No one expects to be diagnosed with epilepsy. Even less expect to be diagnosed in their early 40’s. Yet this was the reality Kevin Volk faced when he was diagnosed with epilepsy at the age of 43.

Determined to not let the diagnosis control his life, Kevin has been diligent in finding the medication treatment that works best for him. In addition to a Brain Surgery in 2009, Kevin also continues to take medication each and every day to maintain his epilepsy. Now, 14 years seizure free, Kevin uses his story to inspire others to raise awareness and to share the mission of EFNENY. Kevin is able to live a full life and enjoy the things he did prior to his diagnosis, including spending his summer hiking in the Adirondacks.

Since his diagnosis and surgery, he has become more comfortable talking with and educating others, including large groups, about epilepsy. Kevin speaks at local colleges, medical schools and to general members of the community about his personal experience and about epilepsy as a whole. Additionally, he participates as co-facilitator in Project Uplift and Paces, two programs which offer support to other adults living with epilepsy. Kevin has also lobbied on 3 separate occasions on Capitol Hill in Washington DC to raise awareness and funding for programs at the NIH and CDC which support epilepsy awareness and education.
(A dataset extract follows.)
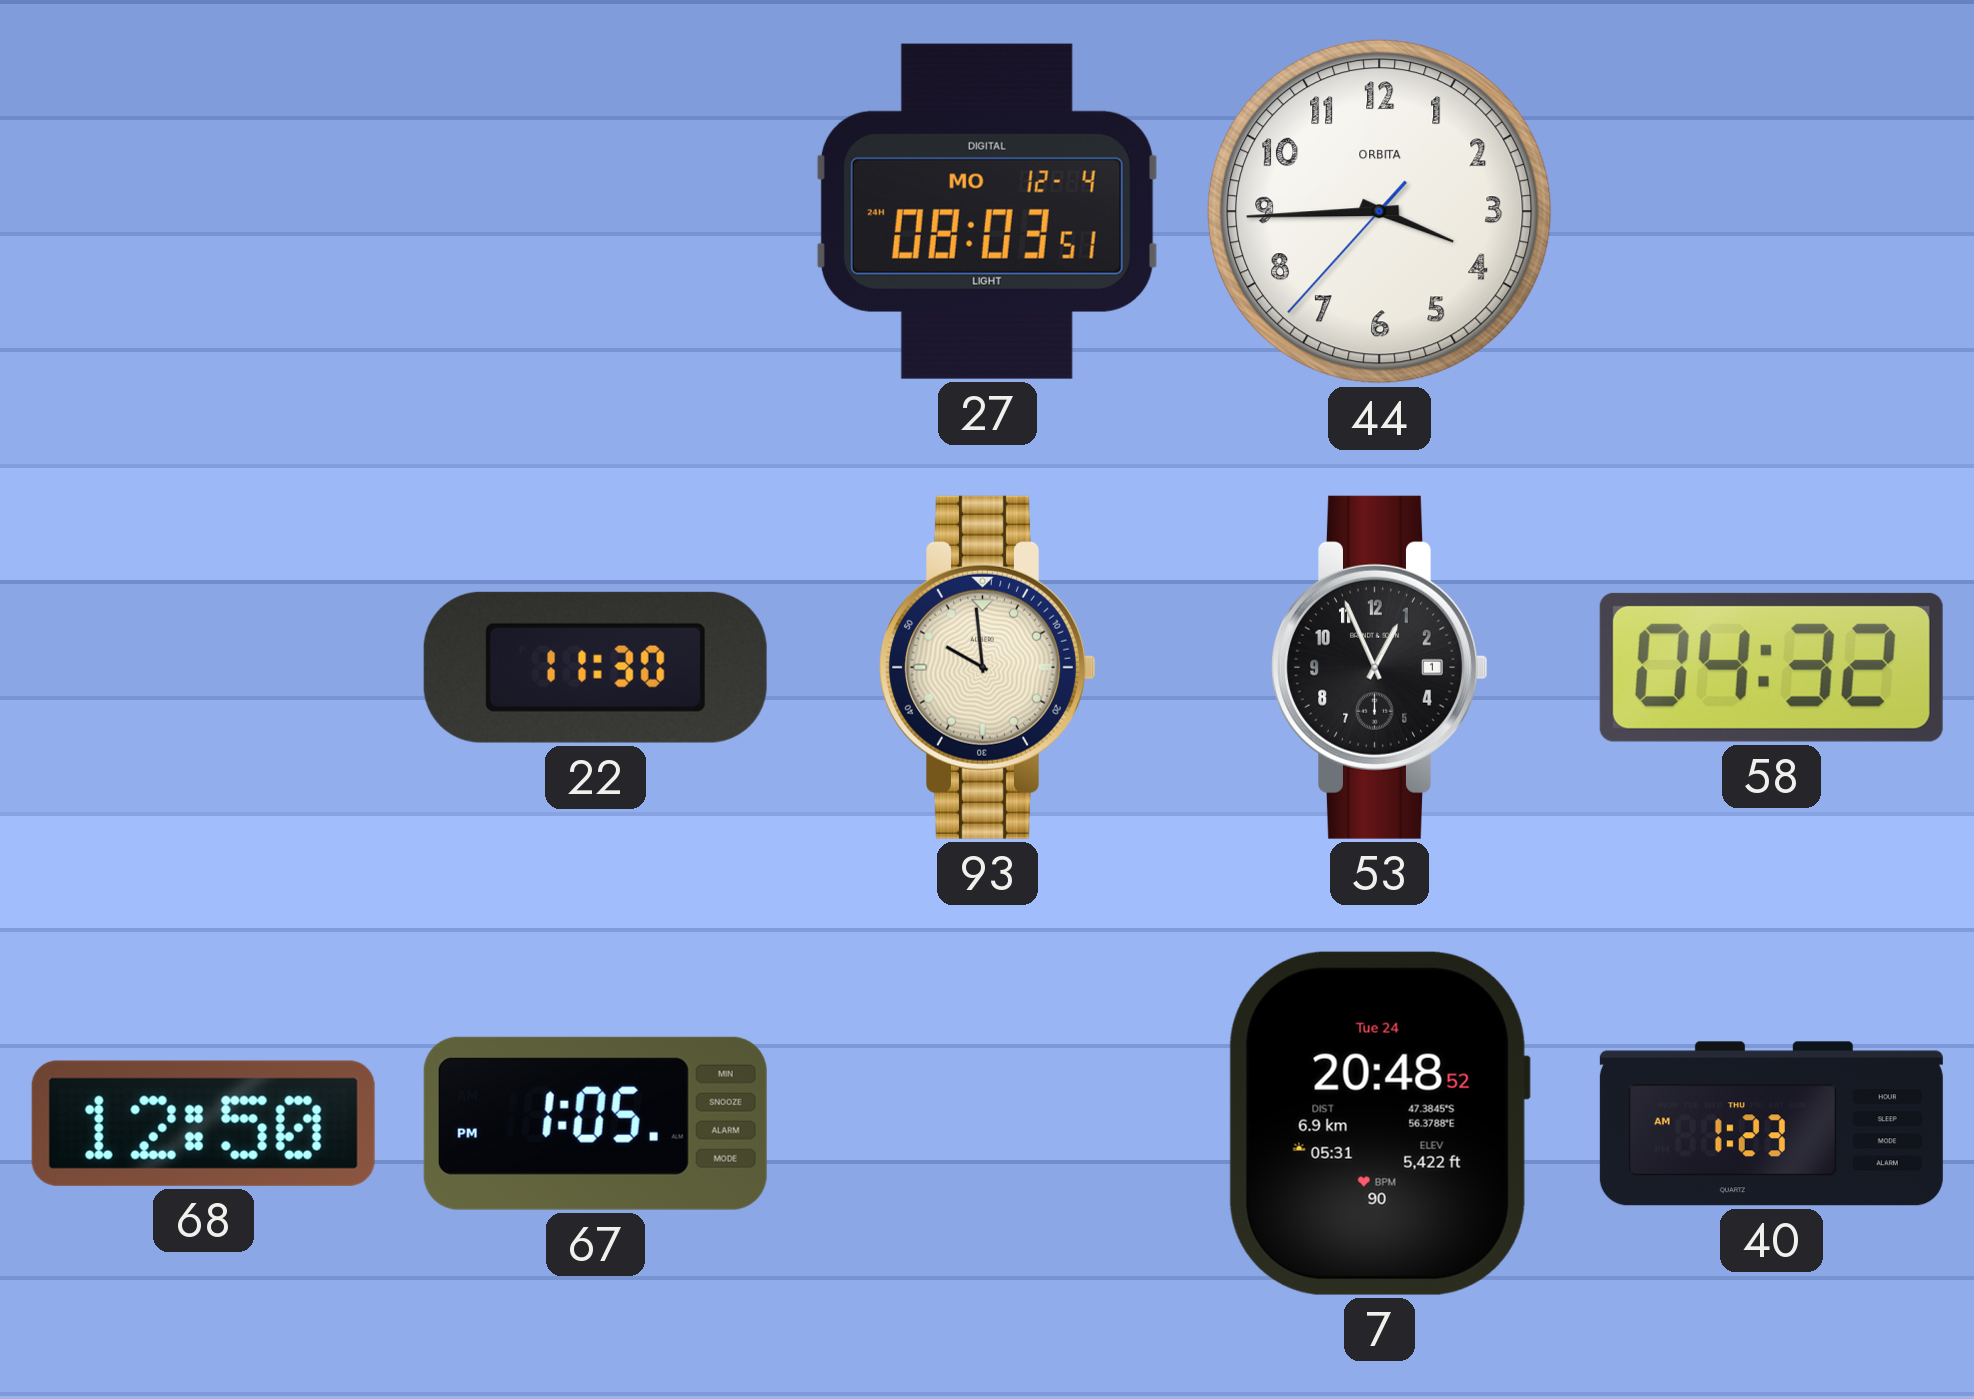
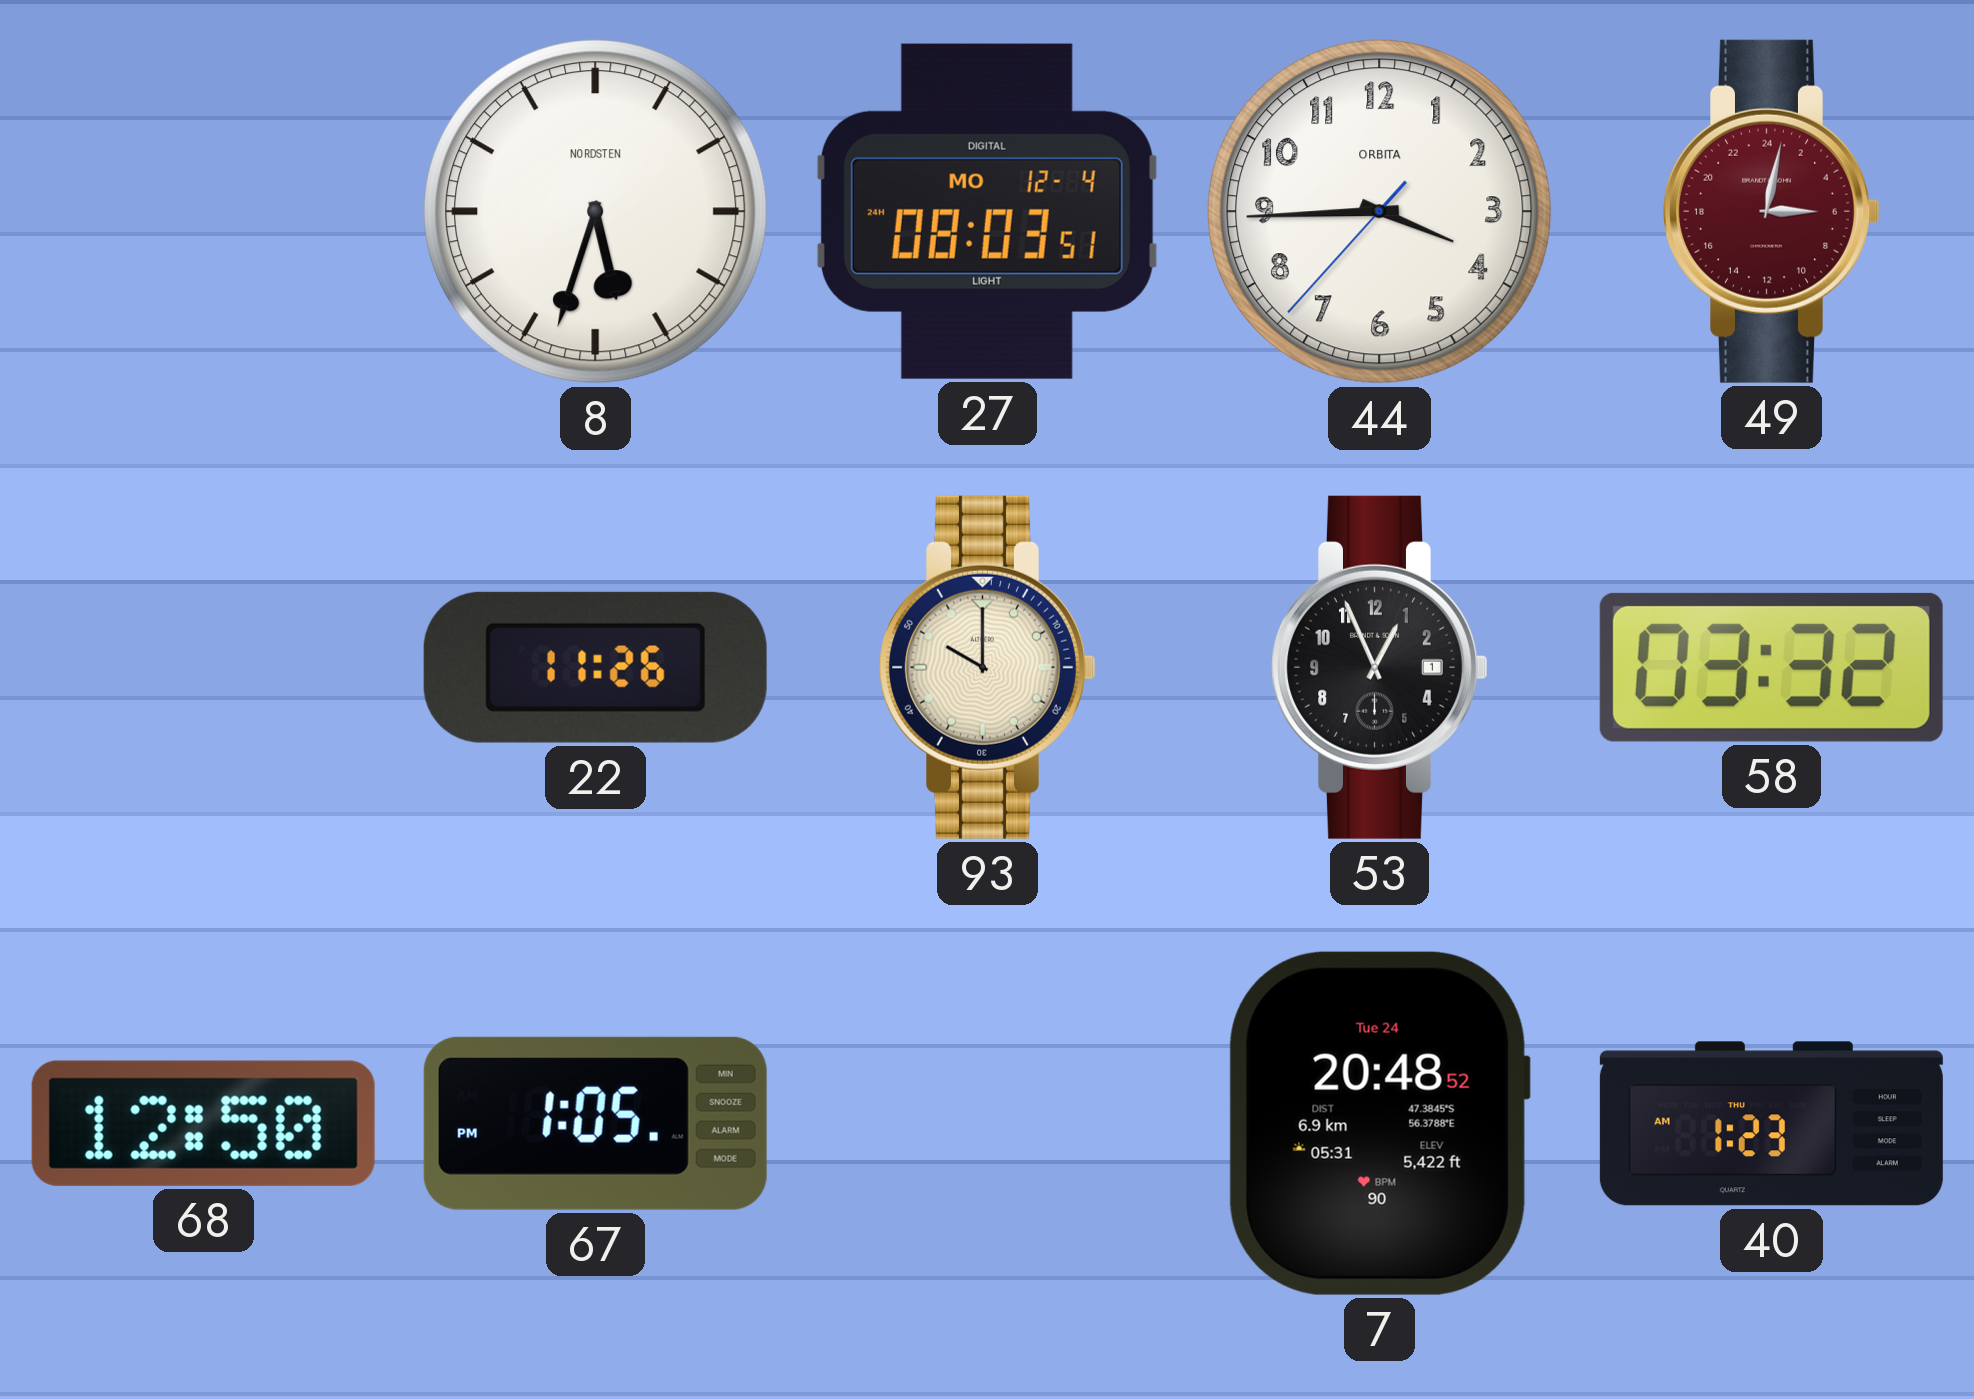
8: none -> 5:33
49: none -> 6:02
22: 11:30 -> 11:26
93: 9:59 -> 10:00
58: 04:32 -> 03:32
After retiring in 2017, after a long career with the NYS Senate, Kevin has specifically taken efforts to dedicate his time to EFNENY. Alongside his personal efforts to raise awareness, Kevin continuously helps organize and attend annual events such as the Confections in Chocolate Gala for Hope, Golf Tournament for Epilepsy, Walk to END EPILEPSY, bowling tournaments, and additional foundation events. Kevin has served on the Board of Directors at EFNENY since 2010 and has worked hard to secure funding.

What Kevin Wishes Others to Know About Epilepsy: “With the proper medical care, the right medications, and other treatment options, most people can continue to live a very full life.”